Font Size:

“Based on one cup of wine, Duilius trusted you?”

Again, the shrug. I wished his wife was here—I suspected Aelia would have a clear explanation for everything. “I don’t see why not,” Vibius said. “It had more to do with the fact that I worked on the building site than my class or my friendship with him.”

I went silent as I wondered at the logistics of the ring buried for Vibius to stumble upon. Why not simply hand it off to him at a tavern? What was it about this site that was important?

I spun away from Vibius and marched to the workers who were arranging the new blocks.

“Have you found anything here?” I asked them. “When you were digging out the old foundation, did anything unusual turn up?”

They only stared at me, and I remembered they didn’t understand me.

The foreman, a sturdy Roman, answered. “We dug up nothing but stones.”

“Are you sure?” I demanded.

The foreman grew annoyed. “I told you, gladiator.”

I’d be more polite, but I was impatient and frustrated. I advanced on the foreman, and he backed away in alarm.

“Dig,” I said. “There.” I pointed to smooth ground in the spot I’d found the ring.

“Why?” The foreman pretended not to be intimidated by me, but his workers moved uneasily.

“Yes, why?” Vibius asked, in more curiosity than belligerence. “What are you looking for, Leonidas?”

“I don’t know,” I had to say.

My adamance had attracted the attention of Gallus and Cassia. Both arrived as Vibius asked his question.

“Yes, what do you hope to find?” Gallus asked. “An important monument of some sort? That would be exciting. Though it would ruin my building plans.”

I tried to rein in my frustration. I did not know at all why I wanted to see what this ground revealed. Gallus, Vibius, and the foreman had every reason to refuse. They likely thought me mad.

“I agree with Leonidas,” Cassia’s soft voice cut through our rumblings. “I think it very important we find out exactly what this site was used for in the past.”

“There you have it then,” Gallus said. “Let’s see what the ground reveals.”

The foreman was poised to argue. Why should their assignment be changed on the word of a gladiator and a woman—a woman slave at that? But Gallus held ultimate authority, and not long later, the men bent their backs with sharpened sticks and spades to once more open the ground where the old foundations had lain.

I moved in with a spade to help, and even Vibius joined in. Cassia, with Gallus, who absent-mindedly clutched a scroll he’d been showing her, watched in anticipation.

At first, we found only what would be expected—gravel, a few broken pieces of pottery from discarded amphora, chips from the previous foundation.

A light but steady rain began to fall, one that didn’t quite wash away our sweat.

My spade lodged on something hard, hidden in the earth.
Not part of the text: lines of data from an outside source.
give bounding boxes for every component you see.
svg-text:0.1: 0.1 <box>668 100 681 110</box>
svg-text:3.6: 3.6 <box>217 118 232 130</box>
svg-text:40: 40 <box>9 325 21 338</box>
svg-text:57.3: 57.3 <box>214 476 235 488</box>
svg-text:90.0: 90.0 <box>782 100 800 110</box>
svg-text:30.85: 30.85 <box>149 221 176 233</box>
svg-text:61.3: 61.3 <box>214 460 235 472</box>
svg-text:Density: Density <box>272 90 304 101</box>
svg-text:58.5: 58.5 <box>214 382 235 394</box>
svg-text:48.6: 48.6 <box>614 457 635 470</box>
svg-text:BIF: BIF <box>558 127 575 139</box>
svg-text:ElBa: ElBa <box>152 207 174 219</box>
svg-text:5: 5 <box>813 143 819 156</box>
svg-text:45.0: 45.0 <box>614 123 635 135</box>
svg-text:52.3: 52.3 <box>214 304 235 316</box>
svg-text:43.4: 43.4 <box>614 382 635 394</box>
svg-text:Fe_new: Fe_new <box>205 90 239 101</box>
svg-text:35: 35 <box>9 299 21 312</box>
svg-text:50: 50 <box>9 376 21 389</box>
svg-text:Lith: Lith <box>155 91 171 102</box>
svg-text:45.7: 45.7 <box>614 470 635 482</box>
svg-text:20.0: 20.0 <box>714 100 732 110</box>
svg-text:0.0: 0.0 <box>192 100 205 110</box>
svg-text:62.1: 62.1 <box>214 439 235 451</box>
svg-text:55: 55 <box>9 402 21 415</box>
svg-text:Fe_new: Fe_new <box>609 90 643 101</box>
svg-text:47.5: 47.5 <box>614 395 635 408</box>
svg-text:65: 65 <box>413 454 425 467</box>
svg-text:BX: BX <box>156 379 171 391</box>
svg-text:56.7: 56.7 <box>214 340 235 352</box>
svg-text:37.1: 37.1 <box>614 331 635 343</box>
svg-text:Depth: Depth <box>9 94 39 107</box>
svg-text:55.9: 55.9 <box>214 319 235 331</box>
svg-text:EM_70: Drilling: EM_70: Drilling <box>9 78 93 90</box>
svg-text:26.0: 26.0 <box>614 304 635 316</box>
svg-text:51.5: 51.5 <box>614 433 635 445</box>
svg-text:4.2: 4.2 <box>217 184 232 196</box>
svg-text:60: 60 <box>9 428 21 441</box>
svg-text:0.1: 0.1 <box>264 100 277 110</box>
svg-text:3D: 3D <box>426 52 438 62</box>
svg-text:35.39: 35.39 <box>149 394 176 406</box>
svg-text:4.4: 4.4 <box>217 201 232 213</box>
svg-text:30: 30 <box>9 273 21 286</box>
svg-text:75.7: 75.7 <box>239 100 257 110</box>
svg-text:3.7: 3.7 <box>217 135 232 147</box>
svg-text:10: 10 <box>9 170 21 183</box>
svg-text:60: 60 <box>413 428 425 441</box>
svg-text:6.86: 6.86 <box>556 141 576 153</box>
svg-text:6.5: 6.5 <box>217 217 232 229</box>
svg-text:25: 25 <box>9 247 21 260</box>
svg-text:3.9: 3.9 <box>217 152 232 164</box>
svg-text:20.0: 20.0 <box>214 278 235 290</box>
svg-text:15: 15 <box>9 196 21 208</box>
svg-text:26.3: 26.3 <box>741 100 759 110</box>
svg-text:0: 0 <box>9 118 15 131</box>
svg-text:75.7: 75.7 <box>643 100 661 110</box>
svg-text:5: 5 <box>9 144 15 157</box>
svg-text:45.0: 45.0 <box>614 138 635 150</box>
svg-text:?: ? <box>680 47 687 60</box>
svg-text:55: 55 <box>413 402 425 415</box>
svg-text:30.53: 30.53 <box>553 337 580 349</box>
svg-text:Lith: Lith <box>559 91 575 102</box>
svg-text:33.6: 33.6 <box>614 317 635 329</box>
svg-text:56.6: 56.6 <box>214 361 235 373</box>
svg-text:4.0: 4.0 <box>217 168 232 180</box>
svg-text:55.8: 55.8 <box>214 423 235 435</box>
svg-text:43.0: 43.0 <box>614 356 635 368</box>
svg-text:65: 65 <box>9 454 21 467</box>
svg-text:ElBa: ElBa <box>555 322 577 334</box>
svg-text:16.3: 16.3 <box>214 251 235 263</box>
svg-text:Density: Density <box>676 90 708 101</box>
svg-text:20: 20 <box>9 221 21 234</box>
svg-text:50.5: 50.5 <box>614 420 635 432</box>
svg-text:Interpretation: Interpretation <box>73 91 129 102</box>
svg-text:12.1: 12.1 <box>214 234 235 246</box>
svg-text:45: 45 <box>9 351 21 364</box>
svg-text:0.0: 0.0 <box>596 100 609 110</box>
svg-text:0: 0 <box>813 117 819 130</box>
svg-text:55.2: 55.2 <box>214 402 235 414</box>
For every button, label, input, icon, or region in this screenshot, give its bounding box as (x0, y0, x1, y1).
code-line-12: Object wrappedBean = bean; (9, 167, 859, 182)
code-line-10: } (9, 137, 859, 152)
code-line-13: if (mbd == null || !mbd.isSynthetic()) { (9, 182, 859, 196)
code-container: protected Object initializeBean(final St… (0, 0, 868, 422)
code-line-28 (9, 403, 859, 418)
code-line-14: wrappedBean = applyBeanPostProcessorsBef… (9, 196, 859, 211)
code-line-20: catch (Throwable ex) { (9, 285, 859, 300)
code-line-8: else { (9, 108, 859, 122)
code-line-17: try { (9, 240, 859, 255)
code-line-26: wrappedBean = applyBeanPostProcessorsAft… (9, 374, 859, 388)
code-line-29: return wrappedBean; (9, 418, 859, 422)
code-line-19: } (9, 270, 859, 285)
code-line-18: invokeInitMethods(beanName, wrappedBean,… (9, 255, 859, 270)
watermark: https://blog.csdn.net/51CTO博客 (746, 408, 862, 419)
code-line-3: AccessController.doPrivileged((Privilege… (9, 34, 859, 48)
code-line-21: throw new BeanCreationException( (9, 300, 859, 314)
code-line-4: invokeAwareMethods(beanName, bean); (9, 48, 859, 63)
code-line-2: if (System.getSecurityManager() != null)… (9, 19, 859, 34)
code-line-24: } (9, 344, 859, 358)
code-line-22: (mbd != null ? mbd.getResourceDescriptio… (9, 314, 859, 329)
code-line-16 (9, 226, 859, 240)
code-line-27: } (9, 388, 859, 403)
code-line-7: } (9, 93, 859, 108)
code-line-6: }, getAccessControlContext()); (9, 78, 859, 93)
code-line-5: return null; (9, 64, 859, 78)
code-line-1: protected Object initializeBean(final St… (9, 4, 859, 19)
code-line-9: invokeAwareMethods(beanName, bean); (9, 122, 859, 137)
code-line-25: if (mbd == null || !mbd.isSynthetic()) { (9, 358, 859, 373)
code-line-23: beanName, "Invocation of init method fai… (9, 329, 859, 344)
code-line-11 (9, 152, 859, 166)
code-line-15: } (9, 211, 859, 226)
We cleared away the dirt to find yet another foundation stone, this one buried so deep there it was no wonder we’d missed it.

I switched the spade for a pole and used my deepest strength to wedge out the block. The workers and foreman joined in to help me, they now as curious as Gallus. The stone rose up and up until we pushed it onto its side in the soft dirt.

I gazed down into the hole the block revealed and stilled.

Cassia was the first person next to me, Gallus unable to hold her back. Gallus, Vibius, and the foreman peered around me.

“Oh,” Cassia said.

A body curled there, one dead long enough to have lost the flesh from its bones. The damp earth, coupled with flooding of the Tiber, had rotted everything else away—clothes, hair, skin, internal organs. Brown and thin, the skeleton lay forlorn and forgotten.

“Minerva,” Gallus breathed. “Please don’t tell me this site is cursed.”